> [About this exercise]:
Every record below must be retyped exactly, with the pictures left out.

====== Data under study ======

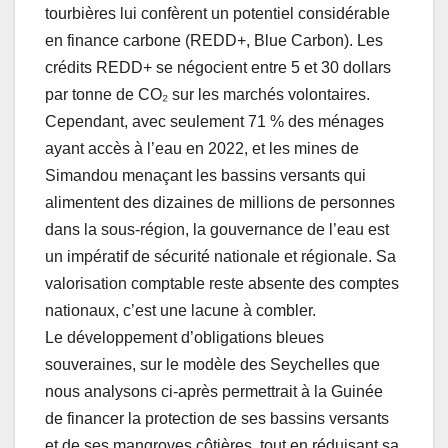
tourbières lui confèrent un potentiel considérable
en finance carbone (REDD+, Blue Carbon). Les
crédits REDD+ se négocient entre 5 et 30 dollars
par tonne de CO₂ sur les marchés volontaires.
Cependant, avec seulement 71 % des ménages
ayant accès à l’eau en 2022, et les mines de
Simandou menaçant les bassins versants qui
alimentent des dizaines de millions de personnes
dans la sous-région, la gouvernance de l’eau est
un impératif de sécurité nationale et régionale. Sa
valorisation comptable reste absente des comptes
nationaux, c’est une lacune à combler.
Le développement d’obligations bleues
souveraines, sur le modèle des Seychelles que
nous analysons ci-après permettrait à la Guinée
de financer la protection de ses bassins versants
et de ses mangroves côtières, tout en réduisant sa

======

> [Task solution]:
tourbières lui confèrent un potentiel considérable
en finance carbone (REDD+, Blue Carbon). Les
crédits REDD+ se négocient entre 5 et 30 dollars
par tonne de CO₂ sur les marchés volontaires.
Cependant, avec seulement 71 % des ménages
ayant accès à l’eau en 2022, et les mines de
Simandou menaçant les bassins versants qui
alimentent des dizaines de millions de personnes
dans la sous-région, la gouvernance de l’eau est
un impératif de sécurité nationale et régionale. Sa
valorisation comptable reste absente des comptes
nationaux, c’est une lacune à combler.
Le développement d’obligations bleues
souveraines, sur le modèle des Seychelles que
nous analysons ci-après permettrait à la Guinée
de financer la protection de ses bassins versants
et de ses mangroves côtières, tout en réduisant sa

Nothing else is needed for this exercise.